**Instructions for the task:** Please repeat word for word the line containing "Outline trachea. (SVG masks)" and every following line up to and including the last one below, pictures excluded.

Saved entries

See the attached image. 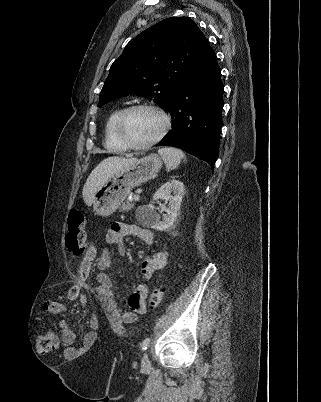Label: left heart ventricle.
I'll use <instances>...</instances> for the list:
<instances>
[{"label":"left heart ventricle","mask_w":321,"mask_h":402,"mask_svg":"<svg viewBox=\"0 0 321 402\" xmlns=\"http://www.w3.org/2000/svg\"><path fill=\"white\" fill-rule=\"evenodd\" d=\"M163 126L159 114L151 110H135L125 119L123 131L126 137L135 144H144L154 139Z\"/></svg>","instance_id":"1"}]
</instances>
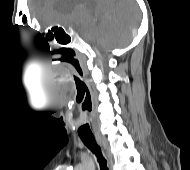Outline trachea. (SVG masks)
Returning a JSON list of instances; mask_svg holds the SVG:
<instances>
[{
    "mask_svg": "<svg viewBox=\"0 0 190 170\" xmlns=\"http://www.w3.org/2000/svg\"><path fill=\"white\" fill-rule=\"evenodd\" d=\"M83 143L90 149L97 157V161L101 170H108L107 161L103 157L100 147L97 145L94 136H80Z\"/></svg>",
    "mask_w": 190,
    "mask_h": 170,
    "instance_id": "obj_1",
    "label": "trachea"
}]
</instances>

**Result of this task:**
Outline trachea. (SVG masks)
Returning a JSON list of instances; mask_svg holds the SVG:
<instances>
[{
    "mask_svg": "<svg viewBox=\"0 0 190 170\" xmlns=\"http://www.w3.org/2000/svg\"><path fill=\"white\" fill-rule=\"evenodd\" d=\"M83 143L90 149L97 157V161L101 170H108L107 161L103 157L100 147L97 145L94 136H80Z\"/></svg>",
    "mask_w": 190,
    "mask_h": 170,
    "instance_id": "obj_1",
    "label": "trachea"
}]
</instances>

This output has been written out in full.